Pour mieux comprendre les nouveaux défis liés aux effets de la chaleur sur les pertes de main-d'œuvre, les scientifiques ont indiqué que des recherches supplémentaires devaient être menées.

« Bien que l’exposition à la chaleur humide et ses impacts sur la productivité des travailleurs soient importants, nos connaissances sur la manière dont les travailleurs, dans des lieux et des situations spécifiques, réagissent à l’exposition à la chaleur sont limitées », a déclaré M. Parsons.
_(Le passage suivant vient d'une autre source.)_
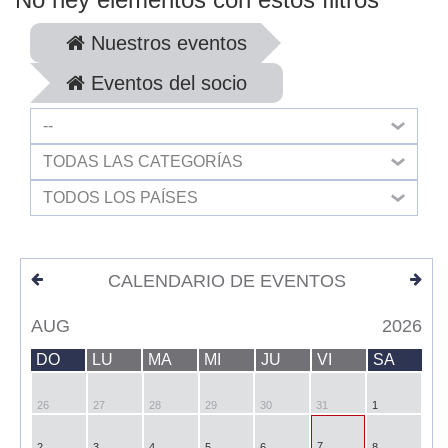
Nuestros eventos
Eventos del socio
--
TODAS LAS CATEGORÍAS
TODOS LOS PAÍSES
CALENDARIO DE EVENTOS
AUG
2026
DO
LU
MA
MI
JU
VI
SA
26
27
28
29
30
31
1
7
2
3
4
5
6
8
Le chercheur de l’université Duke a également souligné que les données actuelles utilisées par de nombreux chercheurs « s’appuient sur des études antérieures menées auprès de travailleurs agricoles et de mineurs, qui mesuraient la perte de productivité lorsque les travailleurs étaient exposés à différents niveaux de chaleur et d’humidité ».

« L’ampleur et la répartition des effets de la chaleur humide sur la perte de main-d’œuvre indiquent des risques importants pour la résilience et le bien-être des travailleurs en extérieur, ainsi que pour les familles qui dépendent de ces travailleurs pour leur subsistance », ont conclu les scientifiques. « La capacité des travailleurs à gagner leur vie dans des environnements de travail sûrs est importante pour lutter contre la pauvreté mondiale, renforcer la résilience climatique des ménages et favoriser le développement économique national. »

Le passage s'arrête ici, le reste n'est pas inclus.